----- INFORMATION SUPPLIED -----
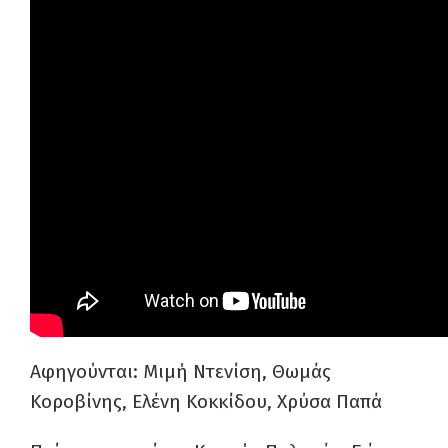
Αφηγούνται: Μιμή Ντενίση, Θωμάς
Κοροβίνης, Ελένη Κοκκίδου, Χρύσα Παπά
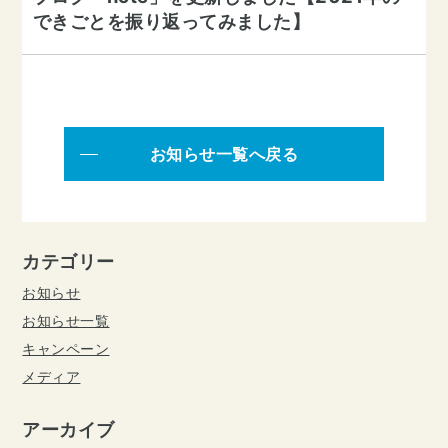
できごとを振り返ってみました】
お知らせ一覧へ戻る
カテゴリー
お知らせ
お知らせ一覧
キャンペーン
メディア
アーカイブ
-----
**WHAT YOU WILL DO**
Return all the entries word for word, but omit any pictures they contain.

**EXPECTED ANSWER**
Αφηγούνται: Μιμή Ντενίση, Θωμάς
Κοροβίνης, Ελένη Κοκκίδου, Χρύσα Παπά
できごとを振り返ってみました】
お知らせ一覧へ戻る
カテゴリー
お知らせ
お知らせ一覧
キャンペーン
メディア
アーカイブ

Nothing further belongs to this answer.